Clavicle is the only long horizontal bone in the body, it is also called collarbone. The shoulder is the most mobile joint in the human body; however, the extreme range of its potential movements makes the shoulder joint susceptible to dislocation. The name clavicle comes from the Latin word for “little key” and describes the shape of the clavicle as an old-fashioned skeleton key. The clavicle is one of the most commonly broken bones in the human body. It also serves as an important and easily located bony landmark due to its superficial location and projection from the trunk.
It articulates medially with the sternum and laterally with the acromion of the scapula and accommodates the attachment of numerous muscles. It is shorter, thinner, less curved, and smoother in the female than in the male and is thicker, more curved, and more prominently ridged for muscle attachment in persons performing consistent strenuous manual labor.
There are two clavicles, one on the left and one on the right.
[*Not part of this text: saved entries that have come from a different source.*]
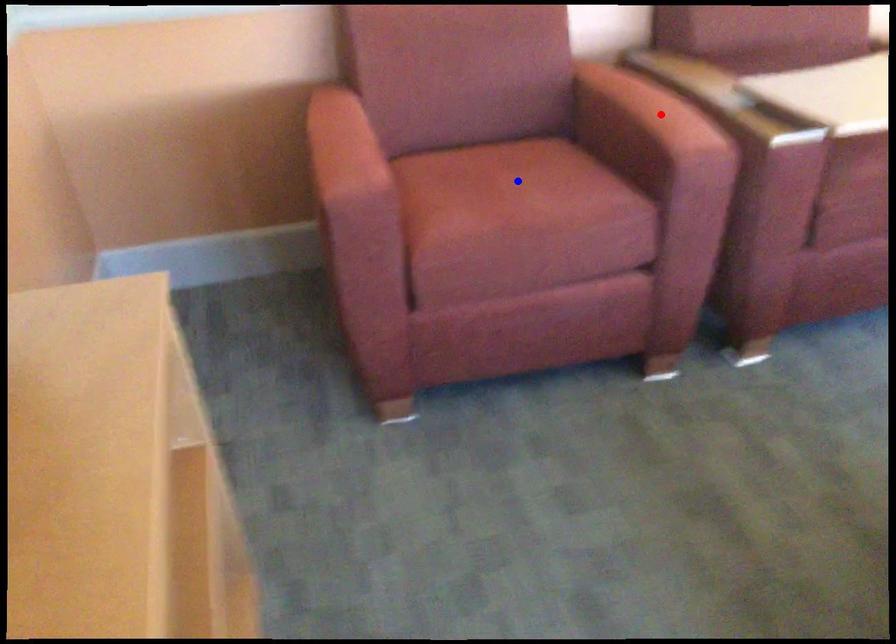 Question: In the image, two points are highlighted. Which point is nearer to the camera? Reply with the corresponding letter.

Choices:
 (A) blue point
 (B) red point

Answer: (B) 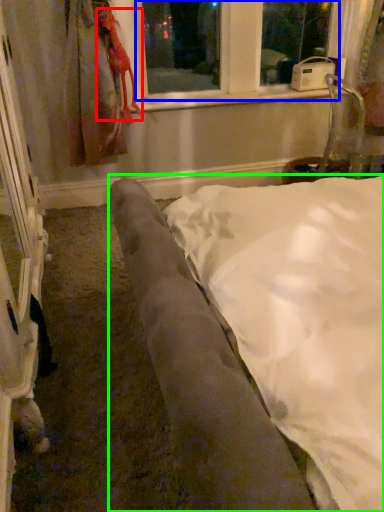 Question: Which object is the farthest from animal (highlighted by a red box)? Choose among these: bay window (highlighted by a blue box) or furniture (highlighted by a green box).

Choices:
 (A) bay window
 (B) furniture

Answer: (B) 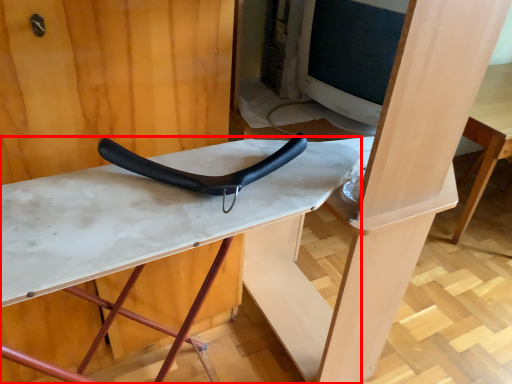 Question: From the image's perspective, where is table (annotated by the red box) located in relation to handle in the image?

Choices:
 (A) below
 (B) above

Answer: (A)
The clavicle is the only long bone in the body that lies horizontally. Together with the shoulder blade it makes up the shoulder girdle.
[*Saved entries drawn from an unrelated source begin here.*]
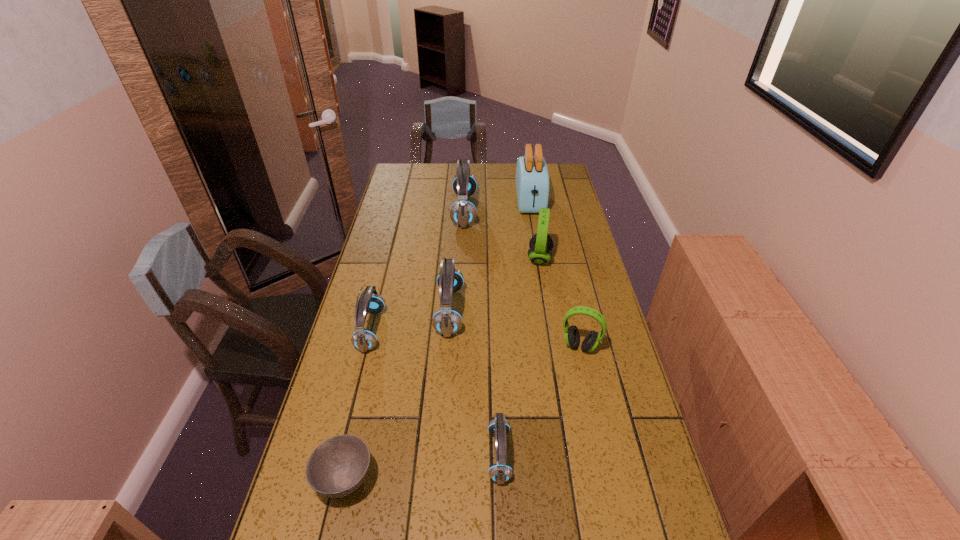 At what (x,y) coordinates should I click in order to perform the action: click on the nearest blue headset. Please return your answer as a coordinate pair (x, y). The height and width of the screenshot is (540, 960). Looking at the image, I should click on (499, 427).

This screenshot has height=540, width=960. I want to click on the second shortest object, so click(x=499, y=427).

Find the location of a particular element. bowl is located at coordinates (338, 466).

This screenshot has height=540, width=960. In order to click on vacant space situated on the side of the toaster with the lever in this screenshot , I will do [540, 261].

The height and width of the screenshot is (540, 960). I want to click on vacant space located on the ear cups of the farthest headset, so [x=489, y=210].

The image size is (960, 540). I want to click on vacant space located on the front of the third farthest object, so click(549, 318).

What are the coordinates of `vacant point located 0.230m on the ear cups of the second biggest blue headset` in the screenshot? It's located at (534, 311).

Locate an element on the screen. vacant space situated 0.110m on the back of the smaller green headset is located at coordinates (572, 310).

Locate an element on the screen. Image resolution: width=960 pixels, height=540 pixels. vacant space located 0.190m on the ear cups of the third biggest blue headset is located at coordinates (444, 329).

This screenshot has height=540, width=960. What are the coordinates of `vacant space located 0.110m on the ear cups of the seventh tallest object` in the screenshot? It's located at (443, 455).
Structure and Functions of Calvicle (Collarbone)
The collarbone is long, thin, and located at the base of the neck. It is a long bone, curved somewhat like the italic letter f, and placed nearly horizontally at the upper and anterior part of the thorax, immediately above the first rib. It articulates medially with the manubrium sterni, and laterally with the acromion of the scapula. It presents a double curvature, the convexity being directed forward at the sternal end, and the concavity at the scapular end. Its lateral third is flattened from above downward, while its medial two-thirds are of a rounded or prismatic form.
The medial end is quadrangular and articulates with the clavicular notch of the manubrium of the sternum to form the sternoclavicular joint. The articular surface extends to the inferior aspect for attachment with the first costal cartilage. The anterior border is concave, thin, and rough, and gives attachment to the Deltoideus. The posterior border is convex, rough, thicker than the anterior, and gives attachment to the Trapezius.
The clavicles function as struts to anchor the arms to the trunk while permitting the movement of the scapulae and shoulder joints relative to the trunk. The movement of the clavicles increases the mobility of the shoulder joints beyond what would be possible with only ball-and-socket joints, allowing the arm to move in a large circle. Several muscles of the neck and shoulder also attach to the clavicle, including the pectoralis major, sternocleidomastoid, trapezius, and deltoid. It serves as a rigid support from which the scapula and free limb suspended; an arrangement that keeps the upper limb away from the thorax so that the arm has maximum range of movement.